Host defenses that protect against infection include natural barriers (eg, skin, mucous membranes), nonspecific immune responses (eg, phagocytic cells [neutrophils, macrophages] and their products), and specific immune responses (eg, antibodies, lymphocytes).
Natural Barriers
Skin: The skin usually bars invading microorganisms unless it is physically disrupted (eg, by injury, IV catheter, or surgical incision). Exceptions include human papillomavirus, which can invade normal skin, causing warts, and some parasites (eg, Schistosoma mansoni, Strongyloides stercoralis).
Mucous membranes: Many mucous membranes are bathed in secretions that have antimicrobial properties (eg, cervical mucus, prostatic fluid, and tears containing lysozyme, which splits the muramic acid linkage in bacterial cell walls, especially in gram-positive organisms). Local secretions also contain immunoglobulins, principally IgG and secretory IgA, which prevent microorganisms from attaching to host cells.
Respiratory tract: The respiratory tract has upper airway filters. If invading organisms reach the tracheobronchial tree, the mucociliary epithelium transports them away from the lung. Coughing also helps remove organisms. If the organisms reach the alveoli, alveolar macrophages and tissue histiocytes engulf them. However, these defenses can be overcome by large numbers of organisms or by compromised effectiveness resulting from air pollutants (eg, cigarette smoke) or interference with protective mechanisms (eg, endotracheal intubation, tracheostomy).

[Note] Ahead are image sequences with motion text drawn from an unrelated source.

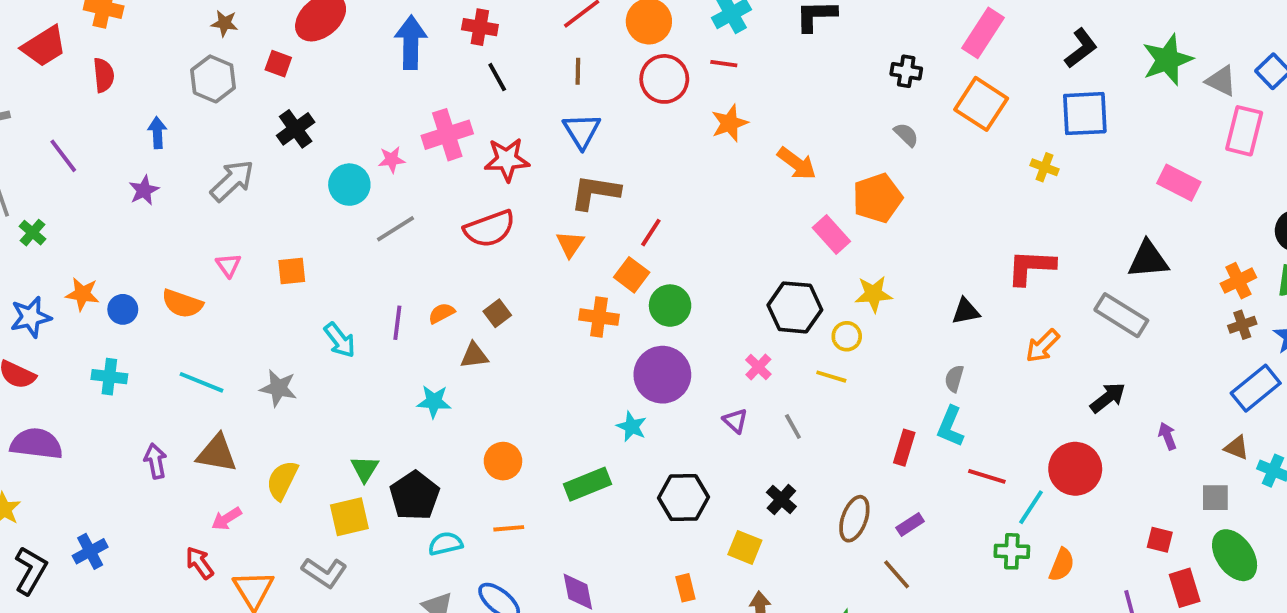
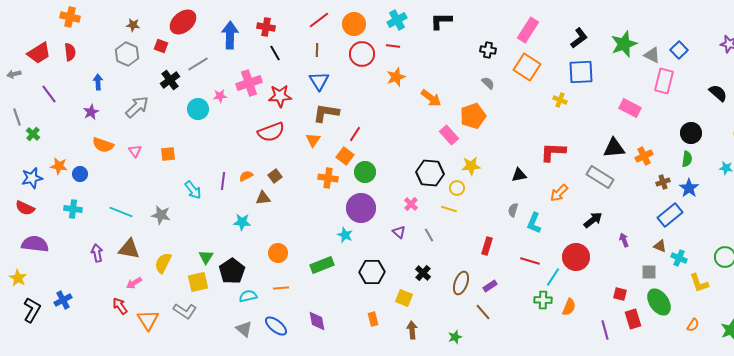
red trapezoid: (44, 46) -> (39, 53), moved
gray line: (395, 229) -> (198, 64), moved
orange cross: (1238, 281) -> (644, 156), moved
orange semicircle: (182, 304) -> (103, 145), moved
cyan L-shape: (950, 427) -> (534, 223), moved

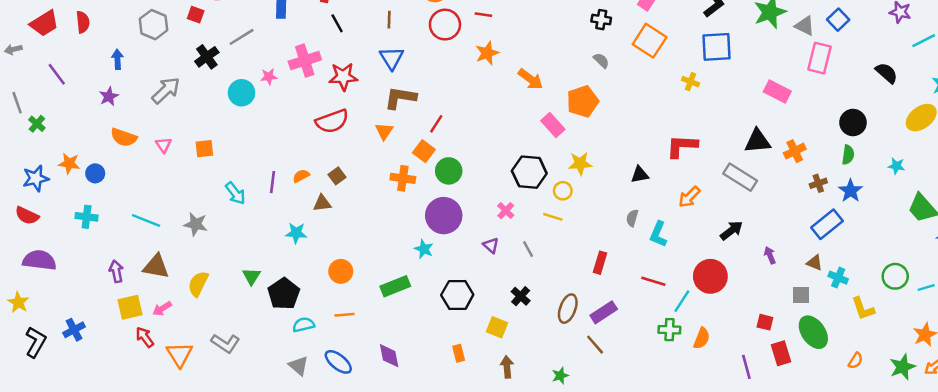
yellow square: (198, 282) -> (130, 307), moved
purple rectangle: (490, 286) -> (604, 312), size x1.5

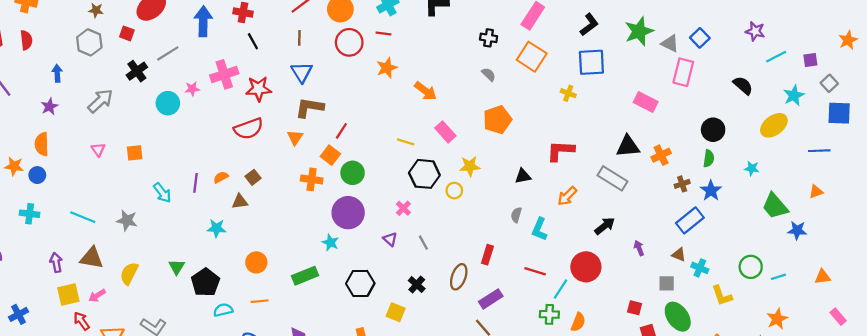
orange pentagon: (583, 101) -> (497, 120), moved
orange semicircle: (124, 137) -> (42, 144), moved, turned 70
yellow line: (553, 217) -> (406, 142), moved
brown ellipse: (568, 309) -> (459, 277), moved

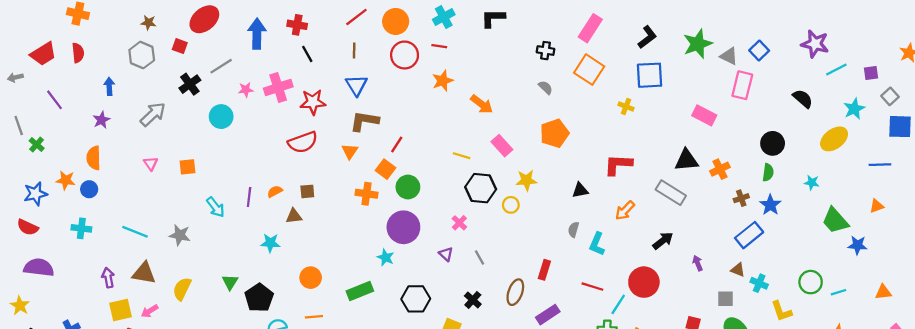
purple star: (755, 31) -> (815, 44), size x1.4
pink star: (192, 89) -> (246, 90), moved
brown square: (253, 177) -> (307, 191), turned 32

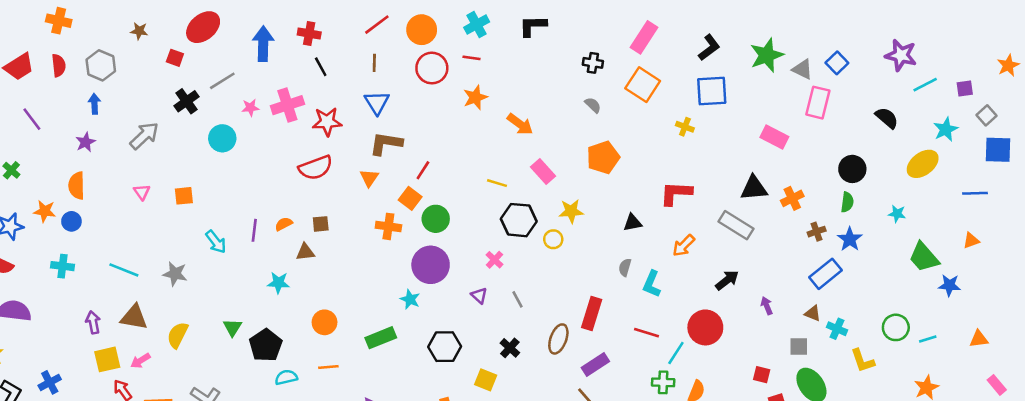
gray hexagon: (142, 55) -> (101, 65), moved
red rectangle: (544, 270) -> (592, 313), size x1.4

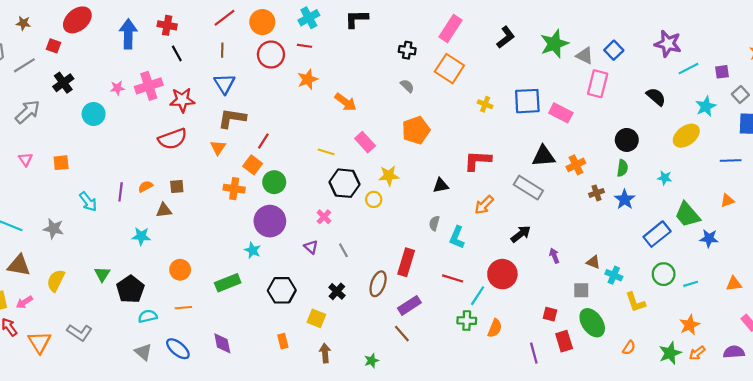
gray line: (222, 81) -> (24, 65), moved
blue square: (712, 91) -> (527, 101), moved
blue rectangle: (825, 274) -> (657, 234), moved

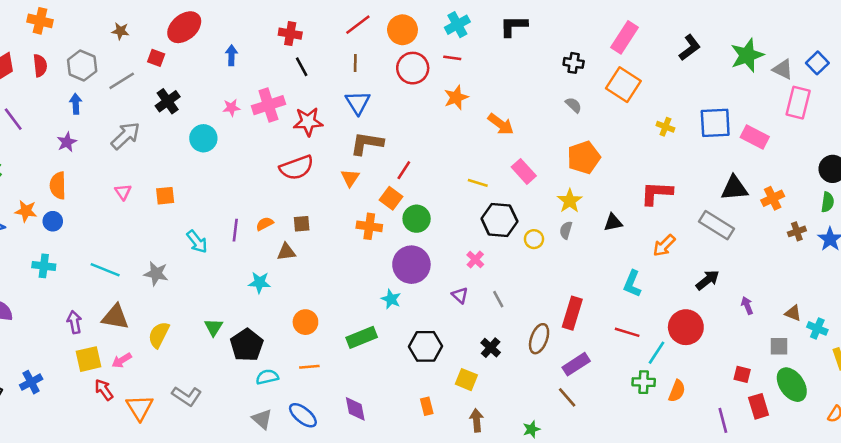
blue arrow: (128, 34) -> (231, 55), moved, size x0.6
yellow star: (389, 176) -> (570, 201), moved, turned -30
gray semicircle: (434, 223) -> (566, 230), moved

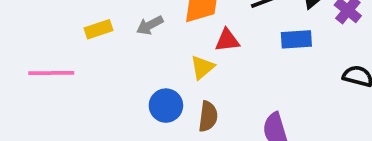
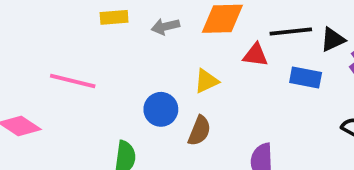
red triangle: (227, 40) -> (256, 55), moved
pink line: (51, 73) -> (73, 81), moved

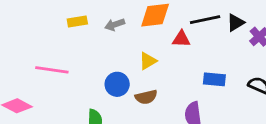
blue rectangle: (306, 78) -> (214, 79), moved
brown semicircle: (199, 131) -> (146, 97), turned 60

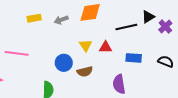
black line: (205, 20) -> (126, 27), moved
red triangle: (181, 39) -> (106, 47), moved
yellow triangle: (148, 61) -> (86, 46), turned -32

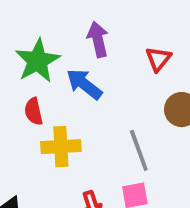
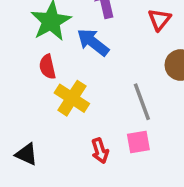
yellow cross: (61, 147) -> (72, 98), turned 36

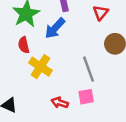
blue arrow: (93, 42) -> (55, 28), turned -85
red arrow: (100, 151) -> (60, 103), turned 126

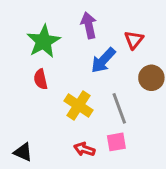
blue arrow: (55, 28) -> (103, 60), moved
yellow cross: (40, 67) -> (78, 105), moved

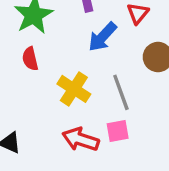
red arrow: (84, 149) -> (81, 139), size x1.5

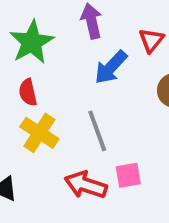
yellow cross: (74, 89) -> (39, 133), moved
gray line: (121, 92) -> (97, 131), moved

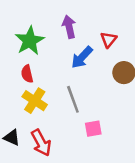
red arrow: (86, 185) -> (41, 143), moved, turned -136

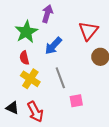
purple arrow: (69, 27) -> (47, 14), moved, turned 30
red triangle: (109, 39) -> (88, 31), size x1.5
blue arrow: (82, 57) -> (53, 46), moved

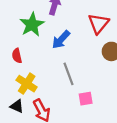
red semicircle: (24, 58) -> (17, 56), moved
yellow cross: (30, 79) -> (27, 84), moved

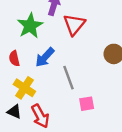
red triangle: (99, 24) -> (74, 25), moved
blue arrow: (61, 40) -> (45, 57), moved

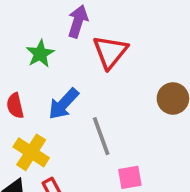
green star: (30, 26) -> (40, 54), size x0.7

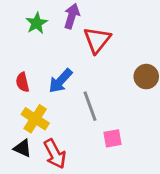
green star: (40, 54) -> (37, 23), moved

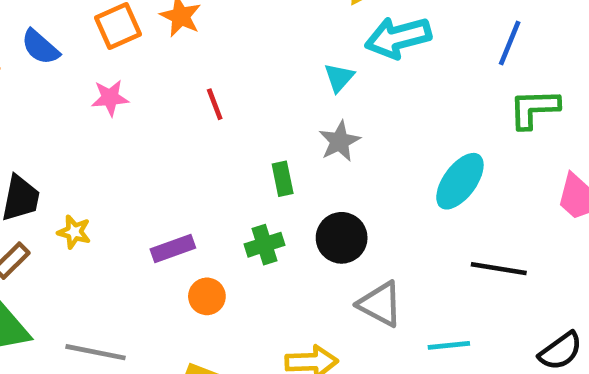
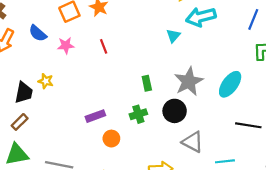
blue semicircle: (40, 47) -> (38, 33), moved
red line: (215, 104) -> (104, 46), moved
gray star: (340, 141) -> (189, 82), moved, size x1.5
yellow star: (74, 232) -> (46, 81), moved

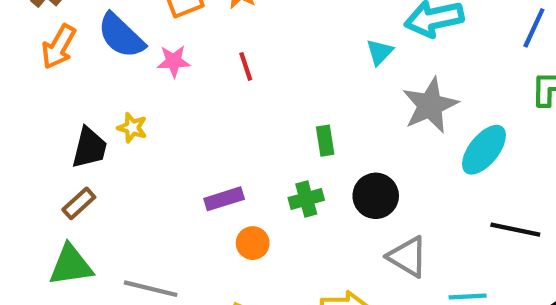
blue semicircle: (38, 33) -> (121, 36), size x1.4
gray star: (189, 82) -> (430, 105), moved

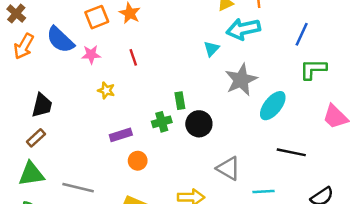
yellow star: (132, 128) -> (106, 90), moved
black circle: (376, 196) -> (199, 124), moved
green cross: (306, 199) -> (162, 122), moved

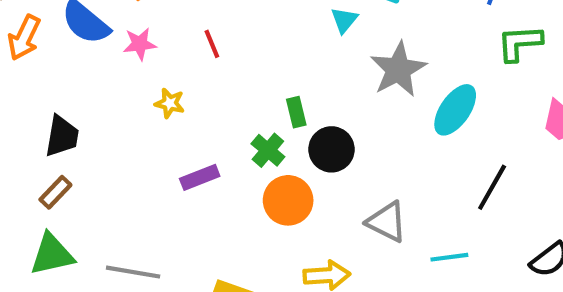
green cross: (162, 122) -> (268, 150), turned -30
black line: (291, 152) -> (492, 187), turned -68
orange circle: (138, 161) -> (288, 200), moved, size x1.5

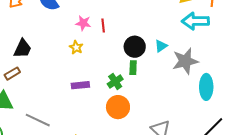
cyan triangle: (344, 20) -> (161, 46), moved
pink star: (140, 44) -> (83, 23), moved
cyan ellipse: (455, 110) -> (206, 87), turned -50
black circle: (331, 149) -> (135, 47), moved

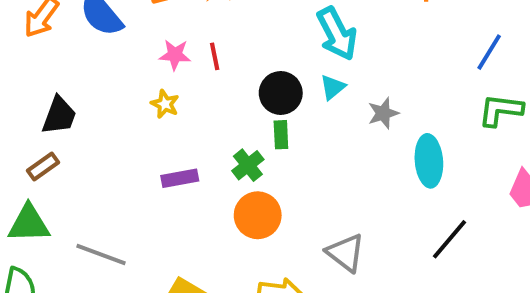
cyan arrow: (195, 21) -> (337, 34), moved, turned -112
gray star: (185, 61) -> (383, 113), size x0.6

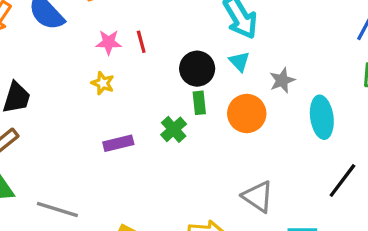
cyan triangle: (333, 87) -> (239, 61), turned -30
orange circle: (258, 215) -> (247, 114), moved

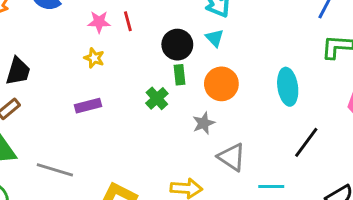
gray star: (282, 80) -> (204, 123), moved
purple rectangle: (118, 143) -> (88, 106), moved

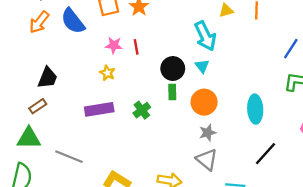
green cross: (157, 98) -> (142, 110), moved
purple rectangle: (88, 106) -> (99, 109), size x1.4
gray star: (204, 123) -> (208, 133), moved

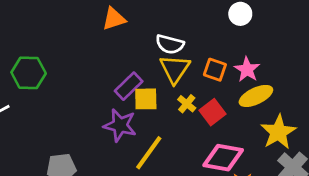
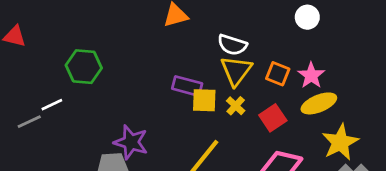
purple rectangle: (129, 86) -> (187, 86), turned 56
yellow cross: (187, 104) -> (236, 106), moved
purple star: (120, 125) -> (131, 142), moved

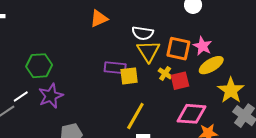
orange square: (278, 74) -> (178, 49), size x1.4
yellow cross: (236, 106) -> (165, 73), moved
red square: (273, 118) -> (180, 81), turned 30
purple star: (131, 142) -> (51, 96), moved, turned -30

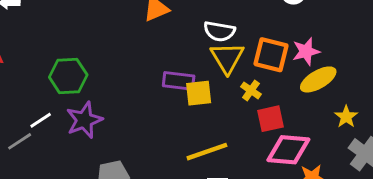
pink star: (202, 46) -> (306, 51), turned 30
red square: (180, 81) -> (270, 119), moved
yellow star: (231, 90) -> (346, 117), size x0.6
yellow line: (135, 116) -> (207, 152), turned 40

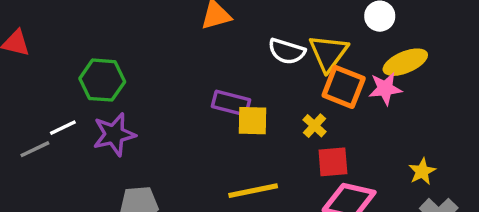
yellow triangle: (227, 58) -> (328, 53), moved
yellow ellipse: (318, 79) -> (405, 62), moved

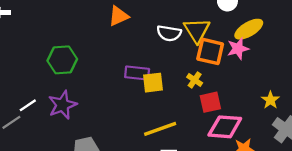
green hexagon: (102, 80) -> (62, 60), moved

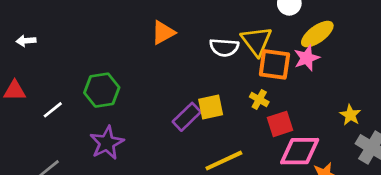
purple rectangle: (137, 73) -> (187, 117), moved, turned -45
white line: (28, 105) -> (53, 110), moved

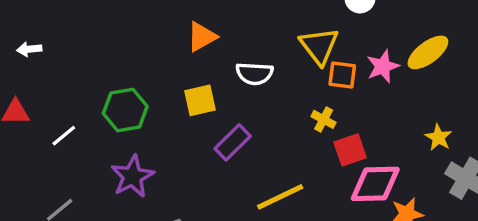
yellow ellipse: (317, 34) -> (428, 52), moved
white semicircle: (224, 47) -> (255, 74), moved
orange square: (274, 64) -> (342, 75), size x0.7
yellow square: (211, 107) -> (200, 100), moved

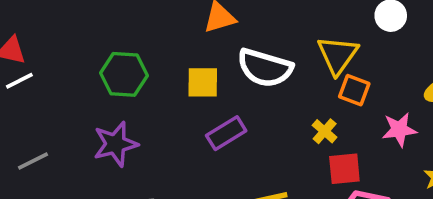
pink star: (383, 66) -> (399, 130), moved
white semicircle: (255, 74) -> (265, 68), size x1.4
white line: (64, 136) -> (19, 81), moved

GI tract: GI tract barriers include the acid pH of the stomach and the antibacterial activity of pancreatic enzymes, bile, and intestinal secretions. Peristalsis and the normal loss of epithelial cells remove microorganisms. If peristalsis is slowed (eg, because of drugs such as belladonna or opium alkaloids), this removal is delayed and prolongs some infections, such as symptomatic shigellosis. Compromised GI defense mechanisms may predispose patients to particular infections (eg, achlorhydria predisposes to salmonellosis). Normal bowel flora can inhibit pathogens; alteration of this flora with antibiotics can allow overgrowth of inherently pathogenic microorganisms (eg, Salmonella typhimurium) or superinfection with ordinarily commensal organisms (eg, Candida albicans).
GU tract: GU tract barriers include the length of the urethra (20 cm) in men, the acid pH of the vagina in women, and the hypertonic state of the kidney medulla. The kidneys also produce and excrete large amounts of Tamm-Horsfall mucoprotein, which binds certain bacteria, facilitating their harmless excretion.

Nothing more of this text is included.